Plasma leptin measurements in epidemiological investigation: comparison of two commonly used assays and estimate of regression dilution bias.

Background and Aim: As leptin is the object of intensive clinical research, we compared the radio-immunological assay (RIA) and enzyme-linked immunosorbent assay (ELISA) commercially available for measuring its plasma concentration in humans (Study 1), and sought to determine the power of a single plasma leptin measurement to characterise adequately a subject within a population on the basis of its intra- and inter-individual variations (Study 2). Methods and Results: Study 1 - Plasma leptin concentrations were determined by means of RIA and ELISA in a sample of 80 males. The measurements obtained using the t\vo methods were closely correlated (r=0.942), but the bias of the means was 21.1±73.5% (M±SD, p<0.001) and indicated that the two assays were not in agreement with each other.

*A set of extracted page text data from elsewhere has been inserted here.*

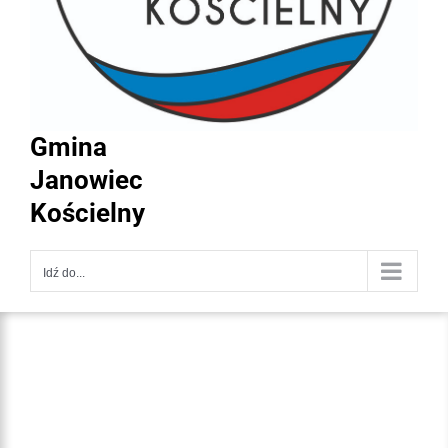
Gmina
Janowiec
Kościelny
Idź do...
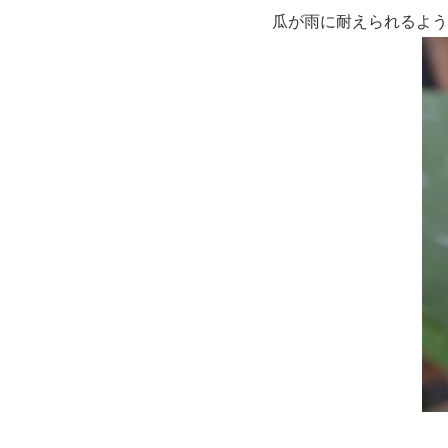
瓜が雨に耐えられるよう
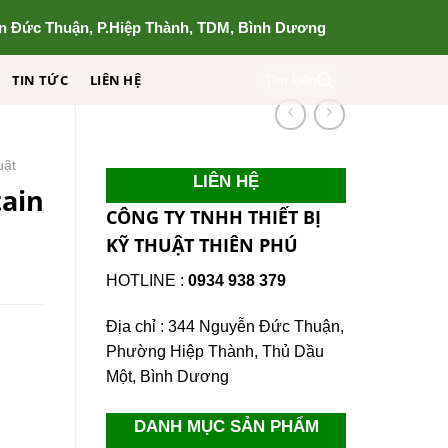
n Đức Thuận, P.Hiệp Thành, TDM, Bình Dương
Tìm
TIN TỨC
LIÊN HỆ
kiếm:
uật
LIÊN HỆ
tain
CÔNG TY TNHH THIẾT BỊ
KỸ THUẬT THIÊN PHÚ
HOTLINE :
0934 938 379
Địa chỉ : 344 Nguyễn Đức Thuận,
Phường Hiệp Thành, Thủ Dầu
Một, Bình Dương
DANH MỤC SẢN PHẨM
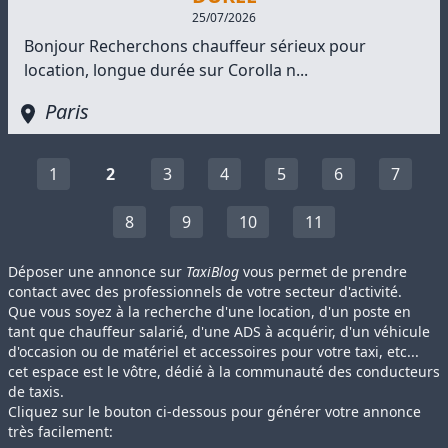
25/07/2026
Bonjour Recherchons chauffeur sérieux pour
location, longue durée sur Corolla n...
Paris
1
2
3
4
5
6
7
8
9
10
11
Déposer une annonce sur
TaxiBlog
vous permet de prendre
contact avec des professionnels de votre secteur d'activité.
Que vous soyez à la recherche d'une location, d'un poste en
tant que chauffeur salarié, d'une ADS à acquérir, d'un véhicule
d'occasion ou de matériel et accessoires pour votre taxi, etc...
cet espace est le vôtre, dédié à la communauté des conducteurs
de taxis.
Cliquez sur le bouton ci-dessous pour générer votre annonce
très facilement:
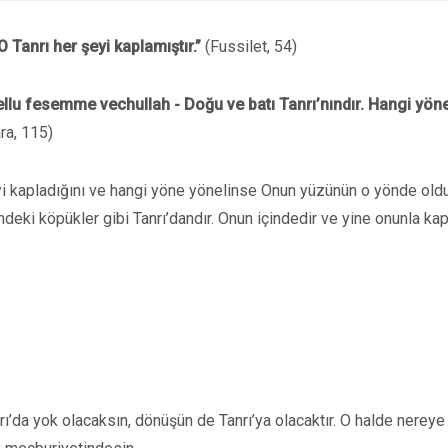
O Tanrı her şeyi kaplamıştır.”
(Fussilet, 54)
ellu fesemme vechullah - Doğu ve batı Tanrı’nındır. Hangi yön
ra, 115)
şeyi kapladığını ve hangi yöne yönelinse Onun yüzünün o yönde old
eki köpükler gibi Tanrı’dandır. Onun içindedir ve yine onunla kapl
anrı’da yok olacaksın, dönüşün de Tanrı’ya olacaktır. O halde nereye 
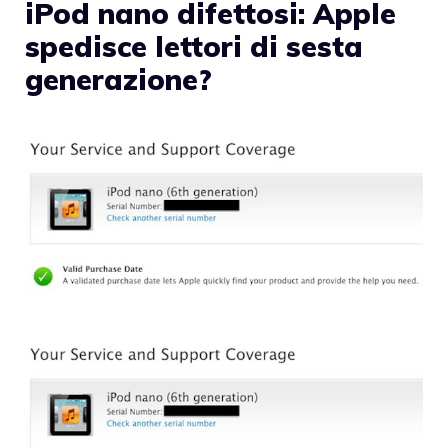
iPod nano difettosi: Apple
spedisce lettori di sesta
generazione?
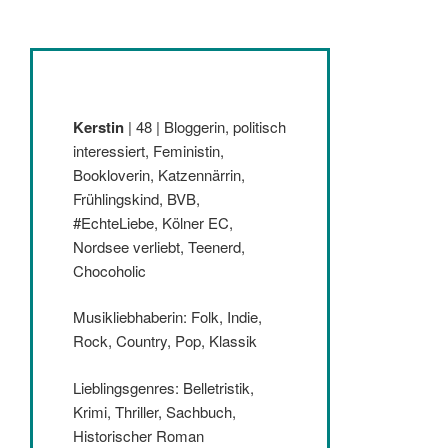
Kerstin
| 48 | Bloggerin, politisch
interessiert, Feministin,
Bookloverin, Katzennärrin,
Frühlingskind, BVB,
#EchteLiebe, Kölner EC,
Nordsee verliebt, Teenerd,
Chocoholic
Musikliebhaberin: Folk, Indie,
Rock, Country, Pop, Klassik
Lieblingsgenres: Belletristik,
Krimi, Thriller, Sachbuch,
Historischer Roman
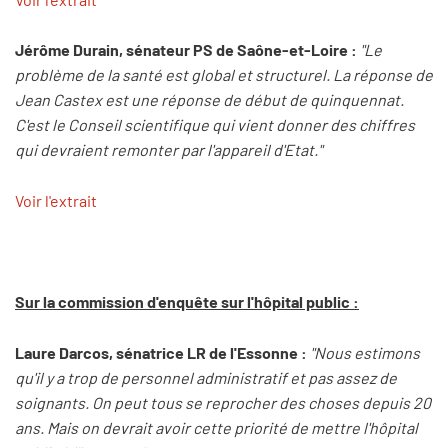
Jérôme Durain, sénateur PS de Saône-et-Loire :
"Le
problème de la santé est global et structurel. La réponse de
Jean Castex est une réponse de début de quinquennat.
C'est le Conseil scientifique qui vient donner des chiffres
qui devraient remonter par l'appareil d'Etat."
Voir l'extrait
Sur la commission d'enquête sur l'hôpital public :
Laure Darcos, sénatrice LR de l'Essonne :
"Nous estimons
qu'il y a trop de personnel administratif et pas assez de
soignants. On peut tous se reprocher des choses depuis 20
ans. Mais on devrait avoir cette priorité de mettre l'hôpital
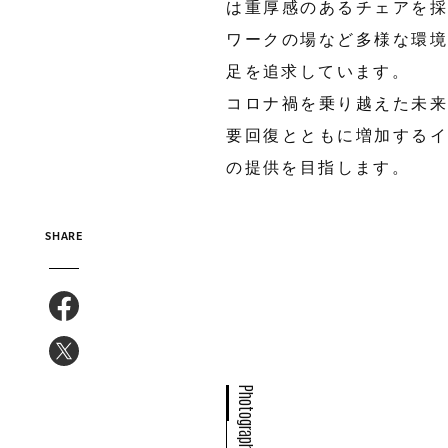
は重厚感のあるチェアを
ワークの場など多様な環
足を追求しています。
コロナ禍を乗り越えた未
要回復とともに増加する
の提供を目指します。
SHARE
Photographs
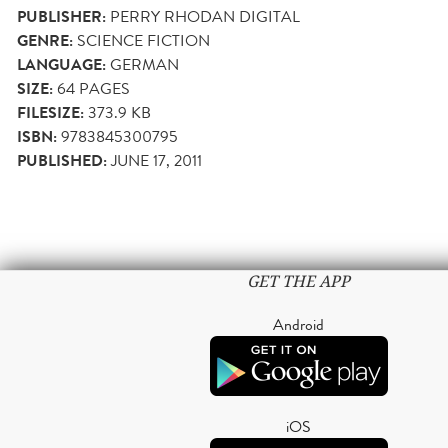
PUBLISHER:
PERRY RHODAN DIGITAL
GENRE:
SCIENCE FICTION
LANGUAGE:
GERMAN
SIZE:
64
PAGES
FILESIZE:
373.9 KB
ISBN:
9783845300795
PUBLISHED:
JUNE 17, 2011
GET THE APP
Android
iOS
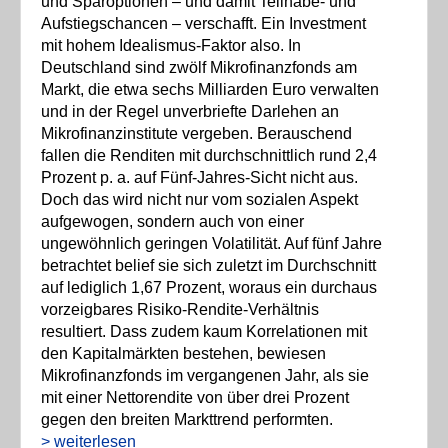
und Sparoptionen – und damit Teilhabe- und
Aufstiegschancen – verschafft. Ein Investment
mit hohem Idealismus-Faktor also. In
Deutschland sind zwölf Mikrofinanzfonds am
Markt, die etwa sechs Milliarden Euro verwalten
und in der Regel unverbriefte Darlehen an
Mikrofinanzinstitute vergeben. Berauschend
fallen die Renditen mit durchschnittlich rund 2,4
Prozent p. a. auf Fünf-Jahres-Sicht nicht aus.
Doch das wird nicht nur vom sozialen Aspekt
aufgewogen, sondern auch von einer
ungewöhnlich geringen Volatilität. Auf fünf Jahre
betrachtet belief sie sich zuletzt im Durchschnitt
auf lediglich 1,67 Prozent, woraus ein durchaus
vorzeigbares Risiko-Rendite-Verhältnis
resultiert. Dass zudem kaum Korrelationen mit
den Kapitalmärkten bestehen, bewiesen
Mikrofinanzfonds im vergangenen Jahr, als sie
mit einer Nettorendite von über drei Prozent
gegen den breiten Markttrend performten.
> weiterlesen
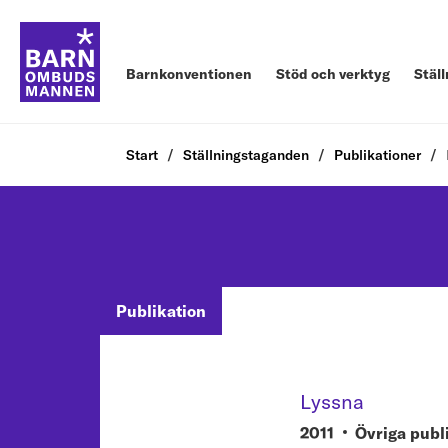
Barnkonventionen
Stöd och verktyg
Stäl
Start
Ställningstaganden
Publikationer
Publikation
Lyssna
2011
Övriga publ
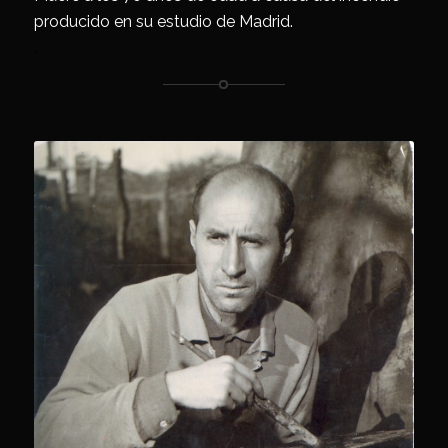
producido en su estudio de Madrid.
.
.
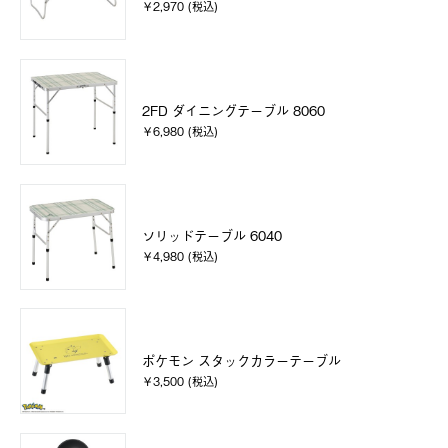
￥2,970 (税込)
2FD ダイニングテーブル 8060
￥6,980 (税込)
ソリッドテーブル 6040
￥4,980 (税込)
ポケモン スタックカラーテーブル
￥3,500 (税込)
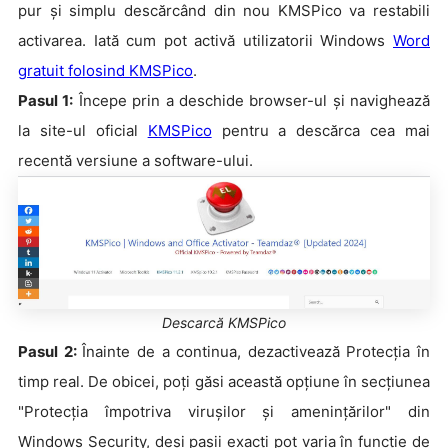
pur și simplu descărcând din nou KMSPico va restabili
activarea. Iată cum pot activă utilizatorii Windows
Word
gratuit folosind KMSPico
.
Pasul 1:
Începe prin a deschide browser-ul și navighează
la site-ul oficial
KMSPico
pentru a descărca cea mai
recentă versiune a software-ului.
Descarcă KMSPico
Pasul 2:
Înainte de a continua, dezactivează Protecția în
timp real. De obicei, poți găsi această opțiune în secțiunea
"Protecția împotriva virușilor și amenințărilor" din
Windows Security, deși pașii exacți pot varia în funcție de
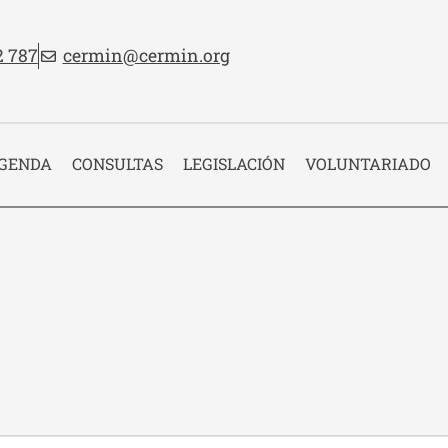
no:
Email:
2 787
cermin@cermin.org
 cabecera
GENDA
CONSULTAS
LEGISLACIÓN
VOLUNTARIADO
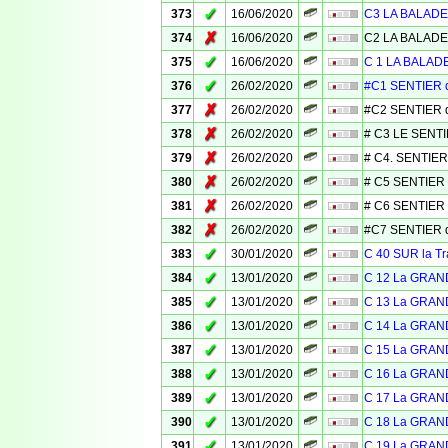
✓
373
16/06/2020
C3 LA BALADE
✗
374
16/06/2020
C2 LA BALADE
✓
375
16/06/2020
C 1 LA BALAD
✓
376
26/02/2020
#C1 SENTIER 
✗
377
26/02/2020
#C2 SENTIER 
✗
378
26/02/2020
# C3 LE SENT
✗
379
26/02/2020
# C4. SENTIER
✗
380
26/02/2020
# C5 SENTIER
✗
381
26/02/2020
# C6 SENTIER
✗
382
26/02/2020
#C7 SENTIER d
✓
383
30/01/2020
C 40 SUR la 
✓
384
13/01/2020
C 12 La GRAN
✓
385
13/01/2020
C 13 La GRAN
✓
386
13/01/2020
C 14 La GRAN
✓
387
13/01/2020
C 15 La GRAN
✓
388
13/01/2020
C 16 La GRAN
✓
389
13/01/2020
C 17 La GRAN
✓
390
13/01/2020
C 18 La GRAN
✓
391
13/01/2020
C 19 La GRAN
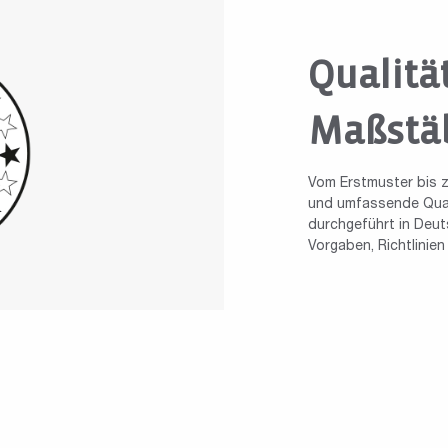
Qualitä
Maßstä
Vom Erstmuster bis z
und umfassende Quali
durchgeführt in Deuts
Vorgaben, Richtlinie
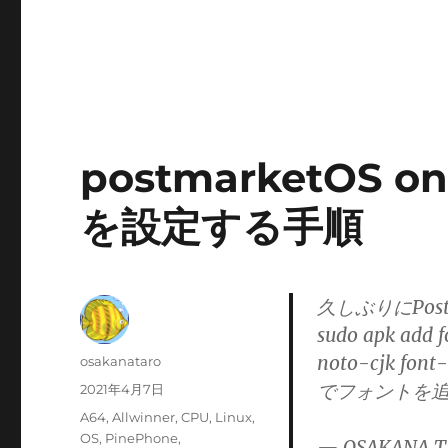
postmarketOS 
を設定する手順
久しぶりにPostma
sudo apk add 
noto-cjk font
投
osakanataro
稿
でフォントを追加
投
2021年4月7日
者
稿
カ
A64
,
Allwinner
,
CPU
,
Linux
,
日:
テ
OS
,
PinePhone
,
— OSAKANA T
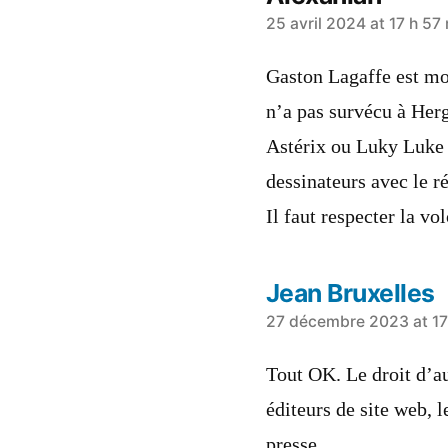
says:
25 avril 2024 at 17 h 57
Gaston Lagaffe est mor
n’a pas survécu à Herg
Astérix ou Luky Luke o
dessinateurs avec le ré
Il faut respecter la vol
Jean Bruxelles
says:
27 décembre 2023 at 17
Tout OK. Le droit d’aut
éditeurs de site web, 
presse.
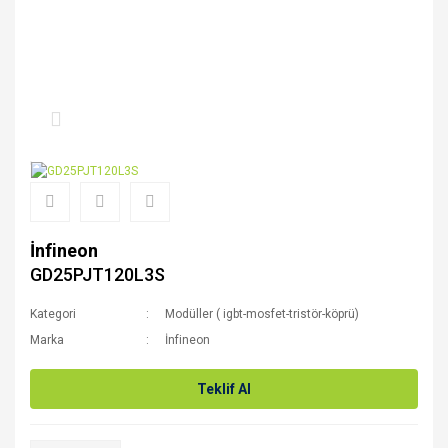
İnfineon
GD25PJT120L3S
Kategori
Modüller ( igbt-mosfet-tristör-köprü)
Marka
İnfineon
Teklif Al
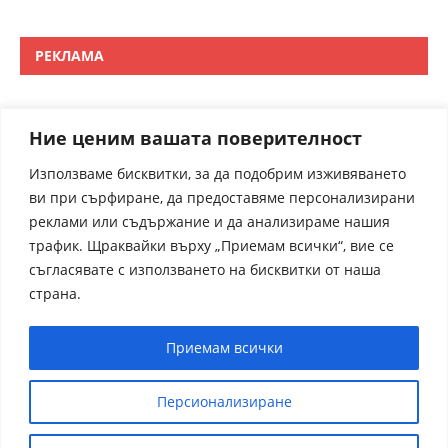
РЕКЛАМА
Ние ценим вашата поверителност
Използваме бисквитки, за да подобрим изживяването
ви при сърфиране, да предоставяме персонализирани
реклами или съдържание и да анализираме нашия
трафик. Щраквайки върху „Приемам всички“, вие се
съгласявате с използването на бисквитки от наша
страна.
Приемам всички
Персионализиране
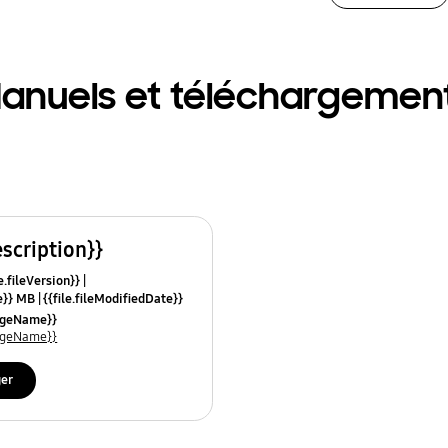
anuels et téléchargemen
escription}}
e.fileVersion}}
ze}} MB
{{file.fileModifiedDate}}
mes}}
uageName}}
uageName}}
ger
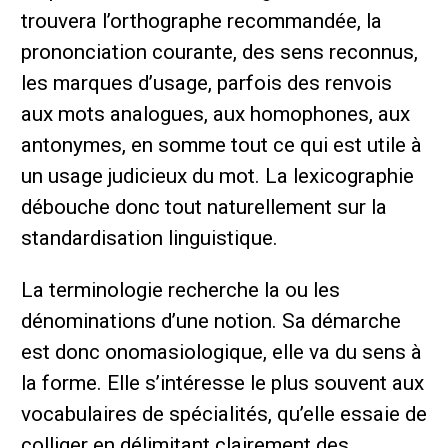
trouvera l’orthographe recommandée, la
prononciation courante, des sens reconnus,
les marques d’usage, parfois des renvois
aux mots analogues, aux homophones, aux
antonymes, en somme tout ce qui est utile à
un usage judicieux du mot. La lexicographie
débouche donc tout naturellement sur la
standardisation linguistique.
La terminologie recherche la ou les
dénominations d’une notion. Sa démarche
est donc onomasiologique, elle va du sens à
la forme. Elle s’intéresse le plus souvent aux
vocabulaires de spécialités, qu’elle essaie de
colliger en délimitant clairement des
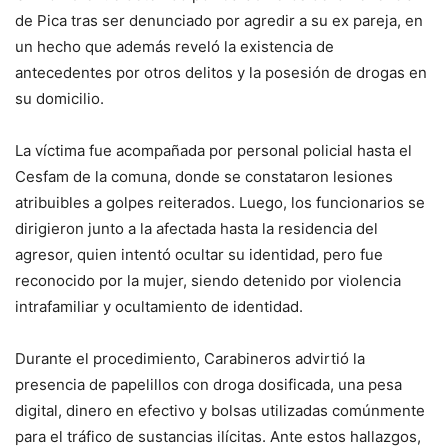
de Pica tras ser denunciado por agredir a su ex pareja, en
un hecho que además reveló la existencia de
antecedentes por otros delitos y la posesión de drogas en
su domicilio.
La víctima fue acompañada por personal policial hasta el
Cesfam de la comuna, donde se constataron lesiones
atribuibles a golpes reiterados. Luego, los funcionarios se
dirigieron junto a la afectada hasta la residencia del
agresor, quien intentó ocultar su identidad, pero fue
reconocido por la mujer, siendo detenido por violencia
intrafamiliar y ocultamiento de identidad.
Durante el procedimiento, Carabineros advirtió la
presencia de papelillos con droga dosificada, una pesa
digital, dinero en efectivo y bolsas utilizadas comúnmente
para el tráfico de sustancias ilícitas. Ante estos hallazgos,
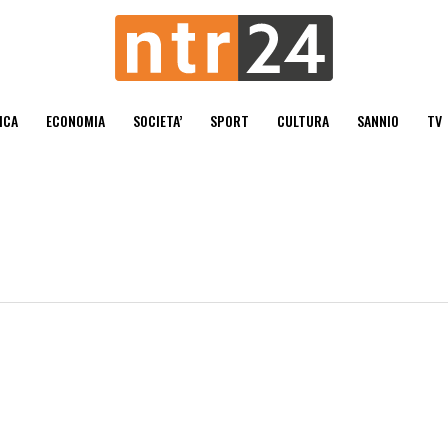
ICA
ECONOMIA
SOCIETA’
SPORT
CULTURA
SANNIO
TV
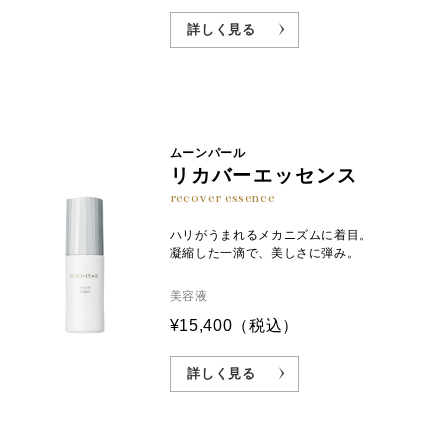
詳しく見る
ムーンパール
リカバーエッセンス
recover essence
ハリがうまれるメカニズムに着目。
凝縮した一滴で、美しさに弾み。
美容液
¥15,400
（税込）
詳しく見る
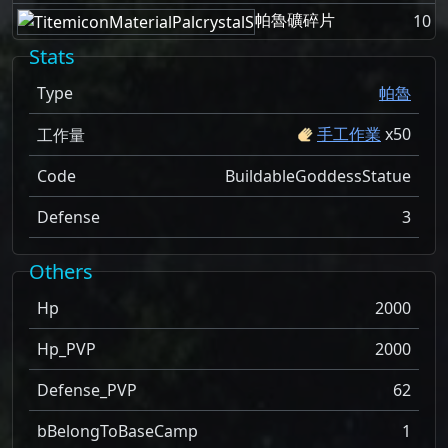
帕魯礦碎片
10
Stats
Type
帕魯
手工作業
x
50
工作量
Code
BuildableGoddessStatue
Defense
3
Others
Hp
2000
Hp_PVP
2000
Defense_PVP
62
bBelongToBaseCamp
1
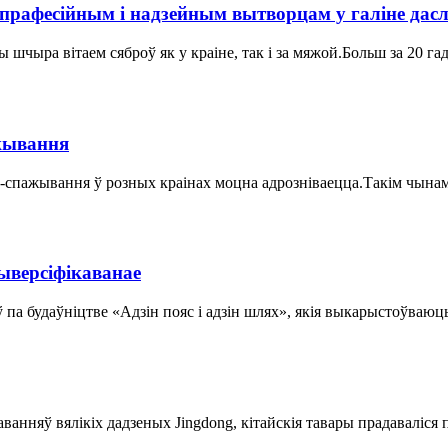
рафесійным і надзейным вытворцам у галіне дас
а вітаем сяброў як у краіне, так і за мяжой.Больш за 20 г
ажывання
т-спажывання ў розных краінах моцна адрозніваецца.Такім чынам,
ыверсіфікаванае
ў па будаўніцтве «Адзін пояс і адзін шлях», якія выкарыстоўваюц
аванняў вялікіх дадзеных Jingdong, кітайскія тавары прадаваліс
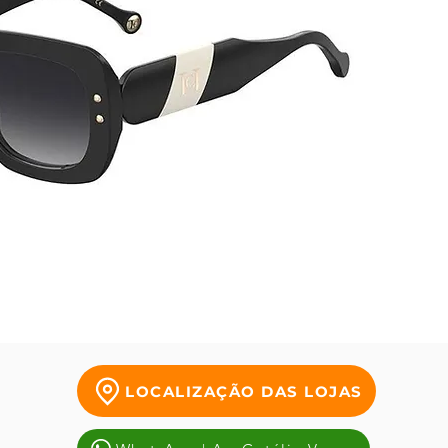
vibraçã
Reunin
assinat
por do
com mot
um mo
acabam
parte e
são pr
fácil d
LOCALIZAÇÃO DAS LOJAS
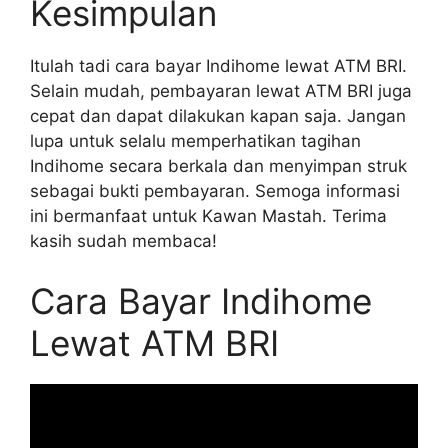
Kesimpulan
Itulah tadi cara bayar Indihome lewat ATM BRI.
Selain mudah, pembayaran lewat ATM BRI juga
cepat dan dapat dilakukan kapan saja. Jangan
lupa untuk selalu memperhatikan tagihan
Indihome secara berkala dan menyimpan struk
sebagai bukti pembayaran. Semoga informasi
ini bermanfaat untuk Kawan Mastah. Terima
kasih sudah membaca!
Cara Bayar Indihome
Lewat ATM BRI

As expected, there were strong statistical associations between plasma leptin and a number of anthropometric indices, but the slopes of the regression of leptin concentration was significantly steeper when measured by ELISA. Study 2 - ELISA was used to measure plasma leptin concentrations in three different samples obtained from 12 males and 12 females at two-week intervals. The inter-individual variation in plasma leptin was much greater than its intra-individual variation (the ratio of intra- to inter-individual variance=0.05 and 0.04 in males and females, respectively), thus suggesting that a single fasting measurement is sufficient to characterise an individual's plasma leptin level within a population. Conclusions: ELISA is at least as effective as RIA in measuring plasma leptin, and is fully suitable for epidemiological investigations. A single measurement made in the morning and under fasting conditions is sufficient to characterise an individual within a population.